ABC News – Thursday 6 August, 2015
By Michale Janda
A senior Reserve Bank official has warned property investors to expect slower home price growth and occasional price falls, but does not expect them to flee the market en masse.
Testifying before the House of Representatives Economics Committee inquiry into home ownership, the RBA’s head of financial stability Luci Ellis warned that the spectacular growth many older investors experienced during the late 1990s and early 2000s was a one-off.
“Trend housing price growth is likely to be lower in the future than it was in the 15 years to 2005,” she told the committee members.
“It’s reasonable to expect that there’ll be, as there have been over the past decade, more periods in which prices are slightly falling.”
Some housing analysts are concerned that a period of falling, or even stagnating, prices could prompt many housing investors to sell their properties to either lock in gains or minimise losses.
However, Dr Ellis is confident that investors will not sell en masse unless there is a dramatic rise in unemployment, a significant increase in interest rates or some other economic factor that means that cannot meet their repayments.
“You’ll only get a firesale of property if you absolutely have to because you’ve defaulted,” she argued.
Dr Ellis said there are a number of demographic changes that account for a fall in the proportion of first home buyers and an increase in the age at which they are buying, such as later family formation.
In that context, and given the steep investor-driven price rises in some markets, Dr Ellis said that making it easier for first home buyers to borrow money would be a dangerous way to increase home ownership.
“While there has been much debate on this issue, from a financial stability point of view, it is helpful that there has been no push to improve the relative position of first home buyers by easing lending standards,” she told the federal parliamentarians.
“As recent experiences in other countries have shown, such a step would probably be counterproductive in the long run.”
Increased accessibility to home loans for lower income Americans has been widely blamed as a key contributor to the US financial crisis that was triggered by mass defaults of ‘sub-prime’ loans.

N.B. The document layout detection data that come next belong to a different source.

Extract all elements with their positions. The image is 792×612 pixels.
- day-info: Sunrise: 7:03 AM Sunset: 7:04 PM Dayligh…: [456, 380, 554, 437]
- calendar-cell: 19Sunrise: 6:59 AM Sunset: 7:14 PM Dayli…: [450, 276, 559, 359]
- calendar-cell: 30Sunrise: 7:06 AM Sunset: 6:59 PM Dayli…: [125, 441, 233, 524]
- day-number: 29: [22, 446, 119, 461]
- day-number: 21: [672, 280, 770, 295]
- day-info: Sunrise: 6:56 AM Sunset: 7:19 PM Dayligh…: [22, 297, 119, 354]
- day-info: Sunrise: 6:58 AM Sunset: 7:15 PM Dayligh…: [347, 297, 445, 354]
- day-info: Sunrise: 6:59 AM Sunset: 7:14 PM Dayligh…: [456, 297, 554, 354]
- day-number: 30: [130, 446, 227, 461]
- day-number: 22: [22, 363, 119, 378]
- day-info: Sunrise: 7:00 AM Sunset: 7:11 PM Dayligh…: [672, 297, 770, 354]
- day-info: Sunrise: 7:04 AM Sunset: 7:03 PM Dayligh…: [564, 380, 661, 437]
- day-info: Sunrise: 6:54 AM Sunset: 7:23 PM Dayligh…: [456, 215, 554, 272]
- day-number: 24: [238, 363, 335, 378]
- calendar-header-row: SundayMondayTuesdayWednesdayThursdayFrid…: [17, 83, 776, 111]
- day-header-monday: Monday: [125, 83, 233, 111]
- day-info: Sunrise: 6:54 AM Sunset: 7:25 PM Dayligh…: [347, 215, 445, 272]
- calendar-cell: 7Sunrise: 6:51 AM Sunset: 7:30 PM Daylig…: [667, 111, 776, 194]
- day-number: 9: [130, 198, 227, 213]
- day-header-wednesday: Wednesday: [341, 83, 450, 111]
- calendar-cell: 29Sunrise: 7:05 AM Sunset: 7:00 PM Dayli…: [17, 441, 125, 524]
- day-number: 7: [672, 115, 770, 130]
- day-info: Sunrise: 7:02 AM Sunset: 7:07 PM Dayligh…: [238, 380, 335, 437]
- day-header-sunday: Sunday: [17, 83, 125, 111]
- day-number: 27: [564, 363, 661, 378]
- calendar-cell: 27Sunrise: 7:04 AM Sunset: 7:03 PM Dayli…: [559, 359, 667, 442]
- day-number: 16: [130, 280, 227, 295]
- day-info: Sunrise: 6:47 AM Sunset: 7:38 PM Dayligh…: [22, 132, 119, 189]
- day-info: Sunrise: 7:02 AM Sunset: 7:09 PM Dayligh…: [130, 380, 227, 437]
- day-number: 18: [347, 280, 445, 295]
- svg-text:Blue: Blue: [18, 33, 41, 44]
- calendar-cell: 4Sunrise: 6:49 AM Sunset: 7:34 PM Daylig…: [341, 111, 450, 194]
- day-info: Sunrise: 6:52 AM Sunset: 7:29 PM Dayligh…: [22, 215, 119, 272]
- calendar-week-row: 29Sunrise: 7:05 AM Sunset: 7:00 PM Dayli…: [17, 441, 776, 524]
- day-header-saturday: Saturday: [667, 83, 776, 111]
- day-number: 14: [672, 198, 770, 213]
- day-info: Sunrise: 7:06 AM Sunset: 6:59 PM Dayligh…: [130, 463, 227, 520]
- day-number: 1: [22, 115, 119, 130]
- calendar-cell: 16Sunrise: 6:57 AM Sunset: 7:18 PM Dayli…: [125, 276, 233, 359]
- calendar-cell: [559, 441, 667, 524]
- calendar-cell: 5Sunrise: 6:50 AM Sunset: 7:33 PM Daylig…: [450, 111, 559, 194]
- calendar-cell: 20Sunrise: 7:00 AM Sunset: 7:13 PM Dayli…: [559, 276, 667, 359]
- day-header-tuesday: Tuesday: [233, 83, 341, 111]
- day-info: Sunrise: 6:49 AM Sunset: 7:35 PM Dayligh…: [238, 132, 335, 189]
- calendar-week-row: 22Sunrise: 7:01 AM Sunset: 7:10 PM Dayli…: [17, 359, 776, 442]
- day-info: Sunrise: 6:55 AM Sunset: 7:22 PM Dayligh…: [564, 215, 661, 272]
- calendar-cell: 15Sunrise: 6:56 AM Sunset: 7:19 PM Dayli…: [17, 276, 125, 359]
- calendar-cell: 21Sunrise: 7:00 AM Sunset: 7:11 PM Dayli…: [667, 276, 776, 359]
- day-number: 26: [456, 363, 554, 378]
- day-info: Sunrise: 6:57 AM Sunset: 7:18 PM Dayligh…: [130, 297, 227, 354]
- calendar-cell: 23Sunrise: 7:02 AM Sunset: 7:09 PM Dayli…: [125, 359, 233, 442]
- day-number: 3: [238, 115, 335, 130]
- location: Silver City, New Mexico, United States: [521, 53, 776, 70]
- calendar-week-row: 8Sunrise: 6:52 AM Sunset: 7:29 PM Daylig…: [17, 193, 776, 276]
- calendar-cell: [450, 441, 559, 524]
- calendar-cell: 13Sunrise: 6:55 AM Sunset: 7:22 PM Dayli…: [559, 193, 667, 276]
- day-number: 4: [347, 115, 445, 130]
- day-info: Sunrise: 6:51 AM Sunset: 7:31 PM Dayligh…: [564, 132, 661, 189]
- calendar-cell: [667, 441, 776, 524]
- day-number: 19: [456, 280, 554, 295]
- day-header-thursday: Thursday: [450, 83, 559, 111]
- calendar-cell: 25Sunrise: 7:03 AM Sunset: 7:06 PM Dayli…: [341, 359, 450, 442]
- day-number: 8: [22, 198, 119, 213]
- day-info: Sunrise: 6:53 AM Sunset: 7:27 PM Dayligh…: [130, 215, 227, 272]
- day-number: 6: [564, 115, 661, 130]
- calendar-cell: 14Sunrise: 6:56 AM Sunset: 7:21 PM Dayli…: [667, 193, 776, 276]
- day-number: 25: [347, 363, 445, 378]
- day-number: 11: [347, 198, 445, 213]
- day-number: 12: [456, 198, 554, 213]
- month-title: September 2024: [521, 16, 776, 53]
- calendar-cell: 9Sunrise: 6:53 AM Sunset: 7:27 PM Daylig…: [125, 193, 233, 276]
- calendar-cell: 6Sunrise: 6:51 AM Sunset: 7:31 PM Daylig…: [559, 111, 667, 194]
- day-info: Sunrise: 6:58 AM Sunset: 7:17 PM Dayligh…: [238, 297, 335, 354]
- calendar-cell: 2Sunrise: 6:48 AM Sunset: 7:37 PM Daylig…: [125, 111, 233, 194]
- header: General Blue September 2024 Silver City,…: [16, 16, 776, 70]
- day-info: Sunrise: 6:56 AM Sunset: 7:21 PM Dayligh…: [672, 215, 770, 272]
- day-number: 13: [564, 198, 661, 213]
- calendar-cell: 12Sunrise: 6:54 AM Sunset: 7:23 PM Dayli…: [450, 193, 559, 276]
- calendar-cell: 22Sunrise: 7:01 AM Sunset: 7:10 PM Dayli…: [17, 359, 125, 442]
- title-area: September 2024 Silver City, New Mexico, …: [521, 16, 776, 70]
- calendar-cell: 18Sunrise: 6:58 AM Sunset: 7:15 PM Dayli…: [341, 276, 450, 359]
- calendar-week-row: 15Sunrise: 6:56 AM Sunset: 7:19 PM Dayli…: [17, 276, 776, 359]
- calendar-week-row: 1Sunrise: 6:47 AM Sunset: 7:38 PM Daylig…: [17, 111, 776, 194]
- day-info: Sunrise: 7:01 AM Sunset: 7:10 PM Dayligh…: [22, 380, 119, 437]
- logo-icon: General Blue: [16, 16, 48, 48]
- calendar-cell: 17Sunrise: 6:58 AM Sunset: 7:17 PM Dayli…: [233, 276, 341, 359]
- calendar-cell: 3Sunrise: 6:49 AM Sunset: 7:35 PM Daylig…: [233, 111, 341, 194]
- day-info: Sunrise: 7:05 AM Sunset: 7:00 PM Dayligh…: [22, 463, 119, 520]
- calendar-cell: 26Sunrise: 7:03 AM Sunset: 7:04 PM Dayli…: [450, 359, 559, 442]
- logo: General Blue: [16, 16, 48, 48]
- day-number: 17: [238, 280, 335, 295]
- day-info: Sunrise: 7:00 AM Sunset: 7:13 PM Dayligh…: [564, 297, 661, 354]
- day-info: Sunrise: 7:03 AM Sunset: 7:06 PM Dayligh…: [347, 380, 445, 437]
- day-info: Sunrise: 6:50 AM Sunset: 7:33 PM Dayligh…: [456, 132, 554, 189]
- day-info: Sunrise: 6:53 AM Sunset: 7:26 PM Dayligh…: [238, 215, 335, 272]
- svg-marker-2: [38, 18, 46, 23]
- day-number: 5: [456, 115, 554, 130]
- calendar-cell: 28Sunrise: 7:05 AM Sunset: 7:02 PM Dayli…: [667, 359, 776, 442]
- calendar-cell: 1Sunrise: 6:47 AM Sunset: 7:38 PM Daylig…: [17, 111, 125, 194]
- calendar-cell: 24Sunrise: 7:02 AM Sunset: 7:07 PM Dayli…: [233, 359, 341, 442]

RBA rebuts key arguments against restricting negative gearing
While the Reserve Bank does not advocate giving first home buyers a leg up, the RBA is more supportive of reducing some of the tax incentives that encourage debt-fuelled investor demand.
The RBA officials declined to offer specific policy advice, but repeated earlier warnings that the combination of negative gearing and the 50 per cent capital gains tax discount was encouraging property investors to take on more debt and pay higher prices.
“We are not suggesting that negative gearing be looked at in isolation – we think that a holistic review of all the tax incentives to be engaged in leveraged asset accumulation are worthy of review,” Dr Ellis explained.
Despite repeated assertions from several key members of the Federal Government – including the Treasurer – that restricting negative gearing would push up rents, Dr Ellis said there is insufficient evidence to reach such a conclusion.
When negative gearing was restricted for two years in the 1980s rents surged in Sydney and Perth but were fairly flat, or even falling, in the other capital cities.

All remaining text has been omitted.